Short linkers (<100 aa) are common in other spidroin [23,24]. However, the N-linkers in A. argentata and A. ventricosus PySp1 are longer in length inover 200 amino acids, with 498 aa and 256 aa, respectively (Figure 1) [26]. Moreover, the two N-linkers both contain a short repetitive region. Although the N-linker of A. ventricosus PySp1 contains fewer amino acids than does that of A. argentata, the repetitive region in N-linker from A. ventricosus PySp1 has similar length to A. argentata (114 aa vs 112 aa). The unique N-linker in PySp1 contains a glutamine-rich region that is significantly hydrophilic than other regions (Figure 3). Therefore, the function of N-linker is worth exploring. Given the previous studies [21], we hypotheses that the N-linker could regulate protein to form silk fibers or glue through affect rate of self-assembly.

The repetitive segments that compose much of the spidroin proteins have been found to be linked with the unique molecular properties of spider silk [5,8,37]. While these repetitive regions are short in some spidroins, they are longer and more complex in others [12,21,23,26]. In AcSp1 and TuSp1, as an example, the structure of these repeats is long and highly complex, being similar at the amino acid and DNA coding levels [23,38,39]. Still other spidroins including MaSp and MiSp are made up of amino acid motifs in recurring patterns called “ensemble repeats” [40]. The A. trifasciata and N. clavipes, and A. ventricosus pyriform spidroin repeat regions are also similar to AcSp1 and TuSp1 repeats with regard to their complexity and length (Figure 1 and Figure 6) [24,27,38,39].
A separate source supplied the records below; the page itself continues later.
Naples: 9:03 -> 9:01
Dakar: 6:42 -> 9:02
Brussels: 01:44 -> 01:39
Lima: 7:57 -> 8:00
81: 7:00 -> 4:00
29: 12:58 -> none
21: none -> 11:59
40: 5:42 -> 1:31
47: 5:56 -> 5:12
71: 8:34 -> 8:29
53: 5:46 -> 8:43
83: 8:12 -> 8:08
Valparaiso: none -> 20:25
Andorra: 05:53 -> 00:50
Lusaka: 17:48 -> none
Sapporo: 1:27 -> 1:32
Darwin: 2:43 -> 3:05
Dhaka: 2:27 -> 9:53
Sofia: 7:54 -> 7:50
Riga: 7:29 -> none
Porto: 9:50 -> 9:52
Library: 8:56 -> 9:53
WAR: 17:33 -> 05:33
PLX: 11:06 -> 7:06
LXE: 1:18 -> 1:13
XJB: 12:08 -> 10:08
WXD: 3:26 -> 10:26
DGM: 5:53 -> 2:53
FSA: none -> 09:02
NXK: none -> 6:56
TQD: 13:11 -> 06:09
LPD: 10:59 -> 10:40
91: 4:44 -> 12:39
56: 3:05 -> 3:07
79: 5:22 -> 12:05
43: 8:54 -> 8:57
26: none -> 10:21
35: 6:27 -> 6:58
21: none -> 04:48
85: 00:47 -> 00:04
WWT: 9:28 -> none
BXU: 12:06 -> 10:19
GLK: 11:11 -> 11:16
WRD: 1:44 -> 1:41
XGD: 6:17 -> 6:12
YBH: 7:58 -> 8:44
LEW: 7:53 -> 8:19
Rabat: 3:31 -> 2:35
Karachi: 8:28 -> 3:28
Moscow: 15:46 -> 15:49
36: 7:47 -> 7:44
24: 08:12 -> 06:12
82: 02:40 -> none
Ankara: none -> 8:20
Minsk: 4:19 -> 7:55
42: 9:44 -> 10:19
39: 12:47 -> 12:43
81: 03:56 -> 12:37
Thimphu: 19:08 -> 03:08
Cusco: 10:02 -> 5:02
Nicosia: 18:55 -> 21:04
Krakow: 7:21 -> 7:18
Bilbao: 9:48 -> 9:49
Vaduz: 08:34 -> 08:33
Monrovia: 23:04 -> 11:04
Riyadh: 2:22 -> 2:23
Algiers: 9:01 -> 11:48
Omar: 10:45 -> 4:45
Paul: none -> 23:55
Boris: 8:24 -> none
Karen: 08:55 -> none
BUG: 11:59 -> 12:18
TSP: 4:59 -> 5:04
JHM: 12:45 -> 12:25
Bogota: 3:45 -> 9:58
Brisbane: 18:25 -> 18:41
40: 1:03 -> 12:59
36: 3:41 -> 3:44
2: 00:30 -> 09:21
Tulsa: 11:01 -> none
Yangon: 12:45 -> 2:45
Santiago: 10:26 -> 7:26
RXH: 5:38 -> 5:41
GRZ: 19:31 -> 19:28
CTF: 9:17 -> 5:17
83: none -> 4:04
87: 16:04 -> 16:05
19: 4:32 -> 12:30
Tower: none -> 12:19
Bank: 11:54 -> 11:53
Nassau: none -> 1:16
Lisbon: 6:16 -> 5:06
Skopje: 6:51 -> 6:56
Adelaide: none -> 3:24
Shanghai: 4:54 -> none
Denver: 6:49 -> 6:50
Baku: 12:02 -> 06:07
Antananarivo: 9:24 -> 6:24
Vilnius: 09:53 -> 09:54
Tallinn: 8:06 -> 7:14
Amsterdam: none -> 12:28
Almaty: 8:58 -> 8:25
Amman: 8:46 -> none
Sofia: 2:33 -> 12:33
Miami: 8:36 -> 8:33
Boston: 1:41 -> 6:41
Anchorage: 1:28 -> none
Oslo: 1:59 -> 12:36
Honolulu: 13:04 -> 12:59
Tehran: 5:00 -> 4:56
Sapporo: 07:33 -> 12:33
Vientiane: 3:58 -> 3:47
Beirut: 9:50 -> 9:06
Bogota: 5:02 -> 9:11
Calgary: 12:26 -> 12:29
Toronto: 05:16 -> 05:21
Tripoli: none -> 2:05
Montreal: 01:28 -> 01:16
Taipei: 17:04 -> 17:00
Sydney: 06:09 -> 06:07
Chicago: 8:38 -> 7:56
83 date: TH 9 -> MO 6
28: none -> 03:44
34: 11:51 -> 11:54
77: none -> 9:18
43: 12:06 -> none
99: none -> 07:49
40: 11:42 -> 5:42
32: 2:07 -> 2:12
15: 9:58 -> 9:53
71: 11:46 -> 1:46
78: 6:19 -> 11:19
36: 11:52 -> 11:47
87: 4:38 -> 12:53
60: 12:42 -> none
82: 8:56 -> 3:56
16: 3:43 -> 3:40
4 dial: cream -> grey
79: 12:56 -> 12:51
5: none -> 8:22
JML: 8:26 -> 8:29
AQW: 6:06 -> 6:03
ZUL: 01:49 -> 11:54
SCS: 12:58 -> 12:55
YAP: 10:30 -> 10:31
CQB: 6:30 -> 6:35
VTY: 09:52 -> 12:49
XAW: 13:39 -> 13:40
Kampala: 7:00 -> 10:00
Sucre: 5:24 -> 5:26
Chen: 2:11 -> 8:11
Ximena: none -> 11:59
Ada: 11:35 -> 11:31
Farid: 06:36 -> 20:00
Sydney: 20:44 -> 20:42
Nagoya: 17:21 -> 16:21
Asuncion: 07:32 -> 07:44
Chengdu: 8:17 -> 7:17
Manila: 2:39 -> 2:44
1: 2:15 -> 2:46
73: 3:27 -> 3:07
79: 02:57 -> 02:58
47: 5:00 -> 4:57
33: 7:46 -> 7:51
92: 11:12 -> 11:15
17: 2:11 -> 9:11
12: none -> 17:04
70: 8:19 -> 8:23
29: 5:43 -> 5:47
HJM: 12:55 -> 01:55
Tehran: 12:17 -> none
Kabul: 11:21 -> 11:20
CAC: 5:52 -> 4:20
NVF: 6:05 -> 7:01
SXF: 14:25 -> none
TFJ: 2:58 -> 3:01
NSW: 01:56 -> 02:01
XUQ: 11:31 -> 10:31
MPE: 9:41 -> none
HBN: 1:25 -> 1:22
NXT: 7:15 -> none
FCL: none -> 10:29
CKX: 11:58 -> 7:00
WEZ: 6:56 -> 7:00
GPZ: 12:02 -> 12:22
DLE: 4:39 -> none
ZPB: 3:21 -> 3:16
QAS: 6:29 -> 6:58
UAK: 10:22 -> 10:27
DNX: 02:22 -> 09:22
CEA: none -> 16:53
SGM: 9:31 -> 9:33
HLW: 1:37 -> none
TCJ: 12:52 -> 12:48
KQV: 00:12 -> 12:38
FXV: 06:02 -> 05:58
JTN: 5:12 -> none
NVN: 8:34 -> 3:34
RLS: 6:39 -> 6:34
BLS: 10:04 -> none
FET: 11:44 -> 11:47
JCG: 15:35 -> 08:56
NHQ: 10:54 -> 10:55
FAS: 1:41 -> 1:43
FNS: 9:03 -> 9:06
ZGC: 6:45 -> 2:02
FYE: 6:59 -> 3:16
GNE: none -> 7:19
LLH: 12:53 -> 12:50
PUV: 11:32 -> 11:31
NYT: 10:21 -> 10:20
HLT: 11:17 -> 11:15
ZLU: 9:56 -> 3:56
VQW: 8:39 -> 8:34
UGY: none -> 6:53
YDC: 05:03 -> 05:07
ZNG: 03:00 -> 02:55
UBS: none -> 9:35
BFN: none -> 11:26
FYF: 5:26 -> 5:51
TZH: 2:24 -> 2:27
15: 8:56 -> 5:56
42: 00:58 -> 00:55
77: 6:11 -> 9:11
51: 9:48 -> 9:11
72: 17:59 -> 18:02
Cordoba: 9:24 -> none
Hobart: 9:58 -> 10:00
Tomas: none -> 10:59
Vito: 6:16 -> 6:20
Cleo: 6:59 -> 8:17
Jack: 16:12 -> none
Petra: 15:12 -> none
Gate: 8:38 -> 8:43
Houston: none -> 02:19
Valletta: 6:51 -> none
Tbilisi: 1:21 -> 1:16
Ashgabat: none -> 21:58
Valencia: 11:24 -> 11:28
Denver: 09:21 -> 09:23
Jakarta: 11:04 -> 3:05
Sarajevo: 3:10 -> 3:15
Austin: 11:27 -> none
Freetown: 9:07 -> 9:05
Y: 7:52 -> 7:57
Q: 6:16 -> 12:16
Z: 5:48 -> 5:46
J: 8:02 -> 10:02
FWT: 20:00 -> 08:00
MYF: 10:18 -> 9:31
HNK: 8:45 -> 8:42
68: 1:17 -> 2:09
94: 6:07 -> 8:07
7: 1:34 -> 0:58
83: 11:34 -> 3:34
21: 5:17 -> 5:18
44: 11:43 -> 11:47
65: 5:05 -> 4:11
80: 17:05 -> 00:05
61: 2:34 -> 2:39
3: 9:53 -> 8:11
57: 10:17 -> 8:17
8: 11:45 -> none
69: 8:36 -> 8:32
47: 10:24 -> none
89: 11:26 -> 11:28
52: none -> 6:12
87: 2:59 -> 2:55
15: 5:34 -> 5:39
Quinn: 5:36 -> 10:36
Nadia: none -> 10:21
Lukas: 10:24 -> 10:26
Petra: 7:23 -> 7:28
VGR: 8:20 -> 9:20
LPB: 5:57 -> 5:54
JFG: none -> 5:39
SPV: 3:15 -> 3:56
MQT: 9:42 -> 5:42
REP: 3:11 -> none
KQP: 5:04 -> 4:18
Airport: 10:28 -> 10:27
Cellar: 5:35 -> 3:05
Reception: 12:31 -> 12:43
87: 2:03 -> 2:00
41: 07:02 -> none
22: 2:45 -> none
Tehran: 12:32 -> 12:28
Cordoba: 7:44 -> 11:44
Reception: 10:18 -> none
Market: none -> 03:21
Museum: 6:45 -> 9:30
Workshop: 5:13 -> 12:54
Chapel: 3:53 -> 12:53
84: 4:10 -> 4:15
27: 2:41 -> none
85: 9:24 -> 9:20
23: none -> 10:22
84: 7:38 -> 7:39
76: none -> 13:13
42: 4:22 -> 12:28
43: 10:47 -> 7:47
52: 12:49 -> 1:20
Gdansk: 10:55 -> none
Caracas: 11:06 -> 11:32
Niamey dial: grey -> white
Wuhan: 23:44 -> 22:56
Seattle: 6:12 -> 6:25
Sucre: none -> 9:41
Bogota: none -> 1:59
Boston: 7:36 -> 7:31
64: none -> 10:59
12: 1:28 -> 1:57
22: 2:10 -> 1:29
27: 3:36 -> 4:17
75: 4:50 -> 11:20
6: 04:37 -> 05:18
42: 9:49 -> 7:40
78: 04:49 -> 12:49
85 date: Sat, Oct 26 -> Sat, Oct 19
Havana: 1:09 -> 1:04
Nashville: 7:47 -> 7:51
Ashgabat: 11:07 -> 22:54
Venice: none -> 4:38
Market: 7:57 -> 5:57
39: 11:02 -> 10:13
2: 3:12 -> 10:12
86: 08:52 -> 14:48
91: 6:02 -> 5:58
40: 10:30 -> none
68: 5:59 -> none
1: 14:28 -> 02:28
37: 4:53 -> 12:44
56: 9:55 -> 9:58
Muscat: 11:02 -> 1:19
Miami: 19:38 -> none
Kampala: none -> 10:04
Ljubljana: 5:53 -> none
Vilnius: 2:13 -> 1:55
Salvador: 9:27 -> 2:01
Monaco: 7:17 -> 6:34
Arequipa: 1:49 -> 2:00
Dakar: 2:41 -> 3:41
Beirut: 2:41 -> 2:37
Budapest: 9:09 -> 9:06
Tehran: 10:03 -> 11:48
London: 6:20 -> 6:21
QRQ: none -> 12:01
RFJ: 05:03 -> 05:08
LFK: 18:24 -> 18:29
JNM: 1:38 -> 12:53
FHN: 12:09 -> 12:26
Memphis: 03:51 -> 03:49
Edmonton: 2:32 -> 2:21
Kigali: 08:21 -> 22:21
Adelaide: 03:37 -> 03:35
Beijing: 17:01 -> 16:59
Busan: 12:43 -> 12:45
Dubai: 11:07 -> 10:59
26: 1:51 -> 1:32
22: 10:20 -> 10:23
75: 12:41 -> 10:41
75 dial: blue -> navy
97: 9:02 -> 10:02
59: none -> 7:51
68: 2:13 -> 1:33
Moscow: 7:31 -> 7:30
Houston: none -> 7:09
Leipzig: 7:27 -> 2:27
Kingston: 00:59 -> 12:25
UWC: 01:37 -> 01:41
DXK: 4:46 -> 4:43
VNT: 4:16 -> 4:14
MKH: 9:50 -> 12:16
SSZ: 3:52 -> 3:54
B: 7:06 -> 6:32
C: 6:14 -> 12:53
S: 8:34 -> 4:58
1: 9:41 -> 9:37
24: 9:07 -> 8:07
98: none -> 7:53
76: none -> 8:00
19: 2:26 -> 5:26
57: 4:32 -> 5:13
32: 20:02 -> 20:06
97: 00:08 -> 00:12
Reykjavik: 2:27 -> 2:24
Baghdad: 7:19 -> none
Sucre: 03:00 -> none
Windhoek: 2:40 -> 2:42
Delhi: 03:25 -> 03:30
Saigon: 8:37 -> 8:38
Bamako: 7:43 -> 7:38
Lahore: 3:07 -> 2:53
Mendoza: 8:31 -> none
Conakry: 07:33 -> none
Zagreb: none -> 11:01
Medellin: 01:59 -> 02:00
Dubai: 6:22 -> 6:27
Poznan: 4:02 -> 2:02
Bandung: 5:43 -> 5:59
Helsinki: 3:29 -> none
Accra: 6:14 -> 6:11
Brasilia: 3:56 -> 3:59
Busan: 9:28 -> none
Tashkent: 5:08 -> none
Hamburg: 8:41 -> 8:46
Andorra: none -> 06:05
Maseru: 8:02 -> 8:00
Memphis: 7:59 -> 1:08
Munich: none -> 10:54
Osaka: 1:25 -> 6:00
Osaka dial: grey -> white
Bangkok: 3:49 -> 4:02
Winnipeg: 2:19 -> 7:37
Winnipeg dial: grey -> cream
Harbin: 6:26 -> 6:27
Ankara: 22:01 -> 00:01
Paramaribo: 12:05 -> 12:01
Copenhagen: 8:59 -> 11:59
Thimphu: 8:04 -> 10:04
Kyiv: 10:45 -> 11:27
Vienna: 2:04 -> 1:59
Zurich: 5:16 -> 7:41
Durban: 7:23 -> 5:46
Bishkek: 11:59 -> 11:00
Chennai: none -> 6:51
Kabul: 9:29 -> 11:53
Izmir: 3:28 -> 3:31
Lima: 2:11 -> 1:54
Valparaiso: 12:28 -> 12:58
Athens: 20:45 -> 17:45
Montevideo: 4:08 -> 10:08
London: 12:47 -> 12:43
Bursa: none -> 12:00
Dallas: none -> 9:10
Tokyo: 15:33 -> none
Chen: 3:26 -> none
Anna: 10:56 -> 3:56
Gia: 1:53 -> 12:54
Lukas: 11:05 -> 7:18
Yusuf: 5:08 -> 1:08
The mechanical diversity of spider silk fibers islinked to the molecular structures of spider silk proteins. So far, the mechanical properties of 5 types of fibrous silks have been reported [3]. However, the mechanical performance of natural pyriform silk fibers is unknown because of its tiny structure and thee difficulty in collecting it. Our complete PySp1 sequence provides a new template for studies on mechanical properties of silk fiber through recombinant DNA technologies. Scientists have investigated the possibility of new materials by producing recombinant spider silk to specific mechanical features [41,42,43]. In addition, recently, a massive spider silk production system in Bombyx mori has been reported [43]. The researchers successfully replaced the silkworm fibroin heavy chain gene (FibH) with MaSp1 gene (1.6 kb) fused with partial FibH (1.1 kb) and produced 35.2% MaSp1 protein amounts in transformed cocoon shells [43]. However, these studies are all focused on the MaSp1gene. Like the MaSp gene, a desired application of PySp1 could be exploited for next generation materials. Future research could construct mini PySp1 recombinant silk protein to investigate the properties of pyriform silk fibers and prepare them for new materials.